**REQUIRED WORK**
Copy out each line below in which the string "Doar" appears.
--------------------------------------------------
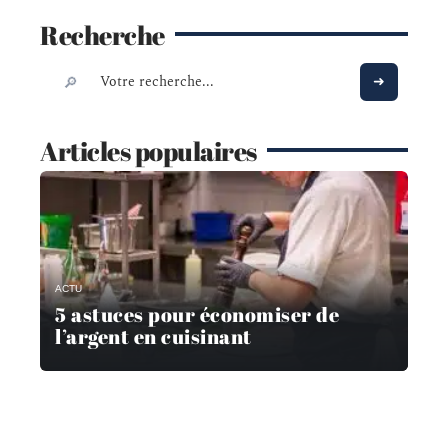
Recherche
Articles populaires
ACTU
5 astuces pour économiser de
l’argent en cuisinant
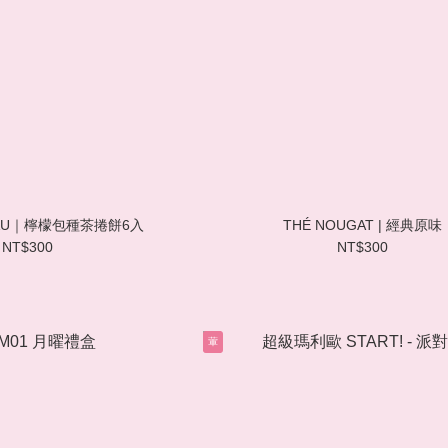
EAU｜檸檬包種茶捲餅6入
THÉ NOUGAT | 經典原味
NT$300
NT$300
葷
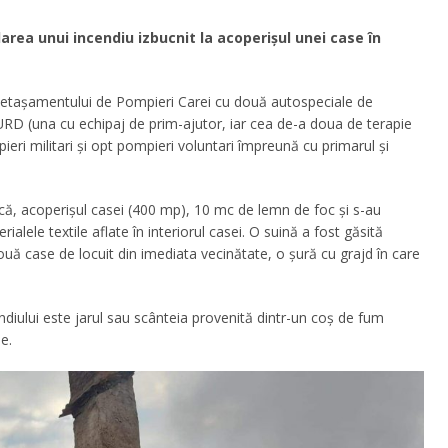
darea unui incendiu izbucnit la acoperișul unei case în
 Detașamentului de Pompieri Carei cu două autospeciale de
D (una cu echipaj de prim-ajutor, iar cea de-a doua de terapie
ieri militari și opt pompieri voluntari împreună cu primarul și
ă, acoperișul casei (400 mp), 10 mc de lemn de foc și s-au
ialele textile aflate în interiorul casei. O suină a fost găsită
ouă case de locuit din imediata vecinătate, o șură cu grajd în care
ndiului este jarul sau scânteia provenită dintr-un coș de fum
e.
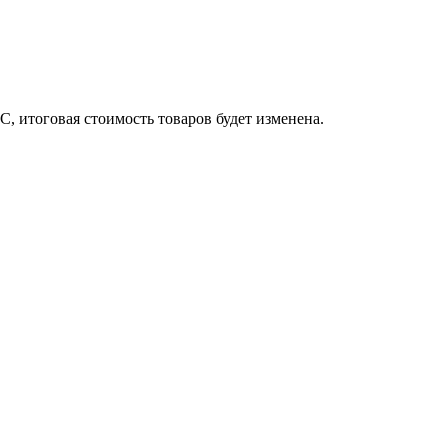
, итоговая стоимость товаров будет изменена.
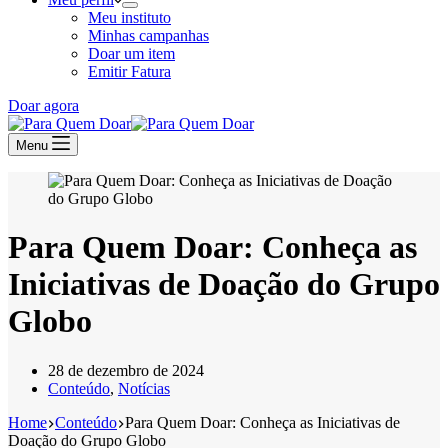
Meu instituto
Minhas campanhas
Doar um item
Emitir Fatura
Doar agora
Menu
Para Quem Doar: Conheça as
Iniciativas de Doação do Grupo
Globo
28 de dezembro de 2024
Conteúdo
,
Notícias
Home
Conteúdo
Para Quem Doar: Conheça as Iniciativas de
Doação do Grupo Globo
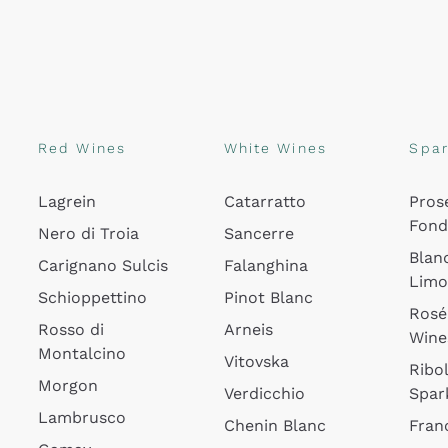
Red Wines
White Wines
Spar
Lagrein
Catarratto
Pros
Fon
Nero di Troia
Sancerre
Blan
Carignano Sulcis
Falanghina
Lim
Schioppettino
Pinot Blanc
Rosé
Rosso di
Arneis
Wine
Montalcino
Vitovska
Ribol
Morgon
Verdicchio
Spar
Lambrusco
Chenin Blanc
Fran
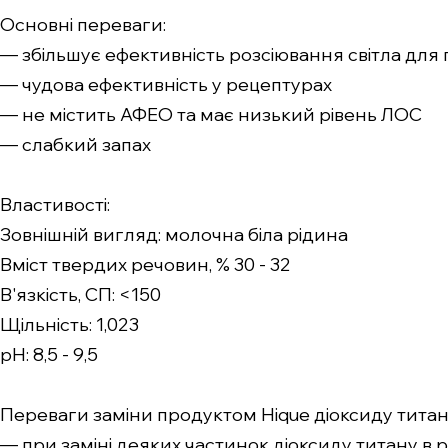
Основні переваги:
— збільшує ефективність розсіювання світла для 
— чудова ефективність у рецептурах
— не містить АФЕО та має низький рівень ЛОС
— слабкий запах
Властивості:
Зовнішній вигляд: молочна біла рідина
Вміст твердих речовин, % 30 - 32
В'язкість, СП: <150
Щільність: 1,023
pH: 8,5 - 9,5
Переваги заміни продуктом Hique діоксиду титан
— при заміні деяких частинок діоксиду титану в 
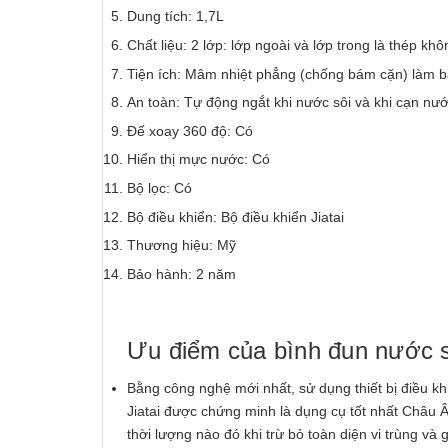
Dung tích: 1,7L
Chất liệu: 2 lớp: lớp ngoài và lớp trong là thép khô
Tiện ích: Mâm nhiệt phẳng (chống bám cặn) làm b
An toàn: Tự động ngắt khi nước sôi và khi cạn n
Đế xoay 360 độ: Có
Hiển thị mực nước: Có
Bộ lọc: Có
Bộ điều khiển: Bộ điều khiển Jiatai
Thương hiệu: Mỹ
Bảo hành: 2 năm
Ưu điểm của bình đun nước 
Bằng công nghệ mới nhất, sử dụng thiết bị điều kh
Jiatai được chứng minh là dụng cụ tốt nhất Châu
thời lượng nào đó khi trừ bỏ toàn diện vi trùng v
--------------------------------------------------
**ANSWER TO THIS TASK**
Doar um item
Doar agora
Para Quem Doar: Conheça as
Para Quem Doar: Conheça as Iniciativas de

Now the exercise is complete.